> _What this task involves_: From the line that contains "[Cart] (1251, 54)" down to the last line of the entries, please return everything exactly, except the pictures.

> _Data for the task_:
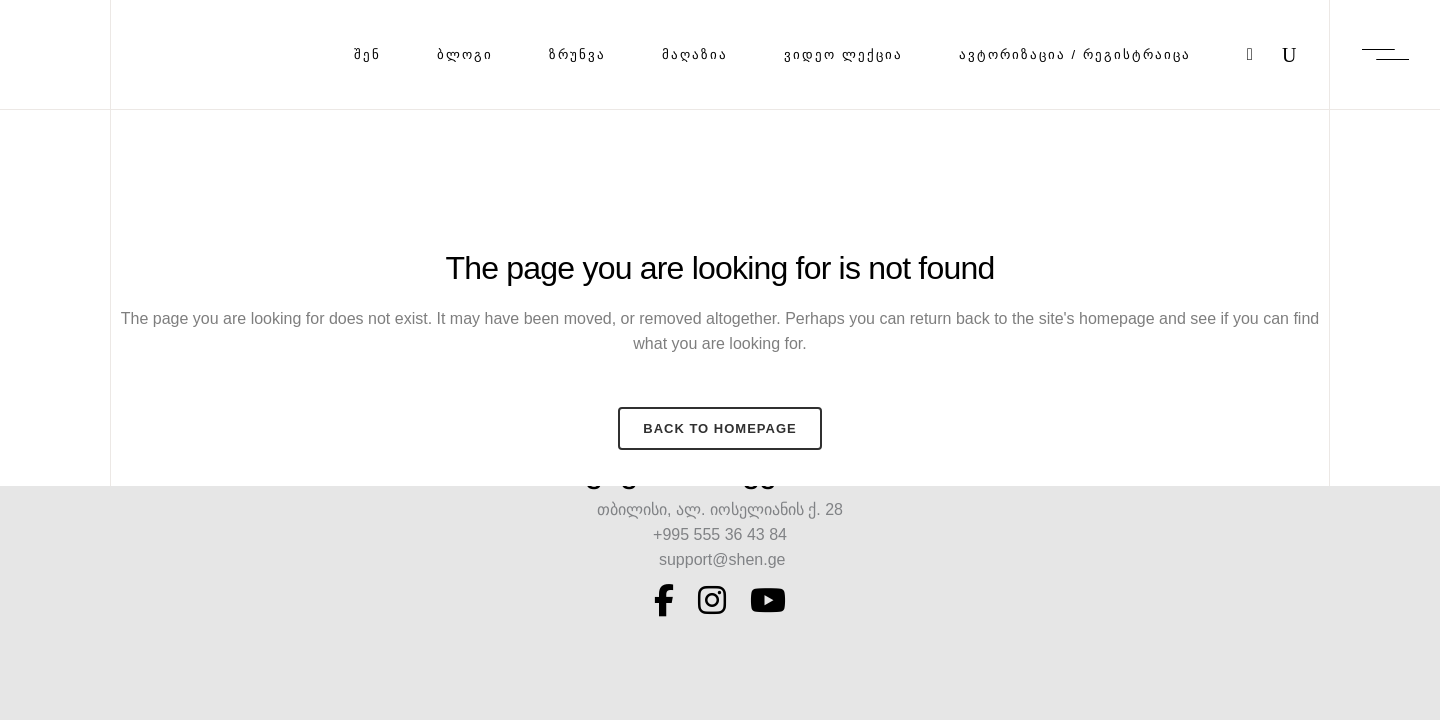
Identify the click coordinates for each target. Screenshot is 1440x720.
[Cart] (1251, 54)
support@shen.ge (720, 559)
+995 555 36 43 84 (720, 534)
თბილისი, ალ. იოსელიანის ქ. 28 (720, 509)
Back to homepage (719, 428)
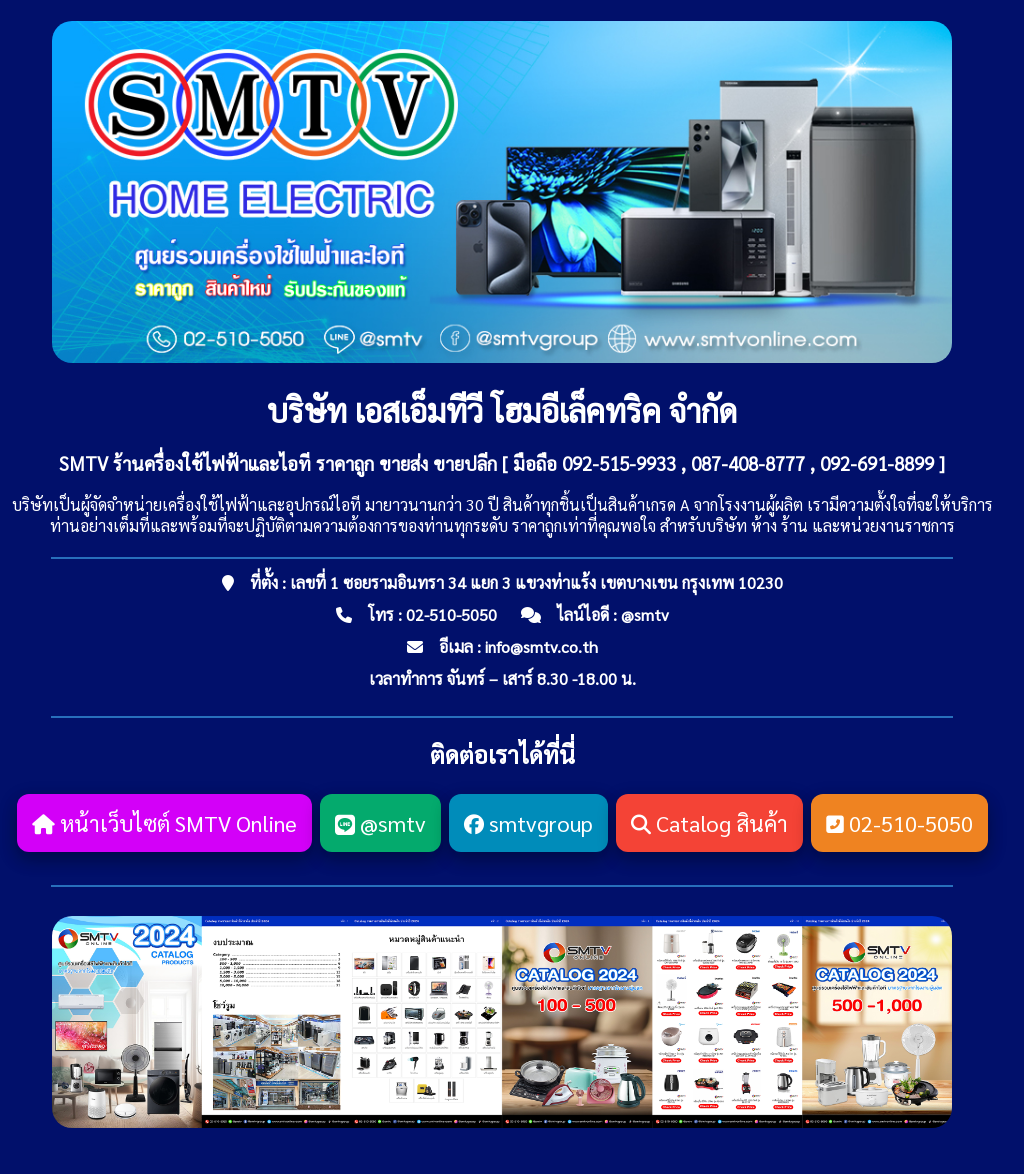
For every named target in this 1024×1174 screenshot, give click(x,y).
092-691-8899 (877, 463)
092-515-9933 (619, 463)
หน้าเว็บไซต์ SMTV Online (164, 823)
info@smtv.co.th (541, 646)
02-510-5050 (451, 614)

> _Task answer_:
[Cart] (1251, 54)
support@shen.ge (720, 559)
+995 555 36 43 84 (720, 534)
თბილისი, ალ. იოსელიანის ქ. 28 (720, 509)
Back to homepage (719, 428)
For every named target in this 1024×1174 screenshot, give click(x,y).
092-691-8899 (877, 463)
092-515-9933 (619, 463)
หน้าเว็บไซต์ SMTV Online (164, 823)
info@smtv.co.th (541, 646)
02-510-5050 (451, 614)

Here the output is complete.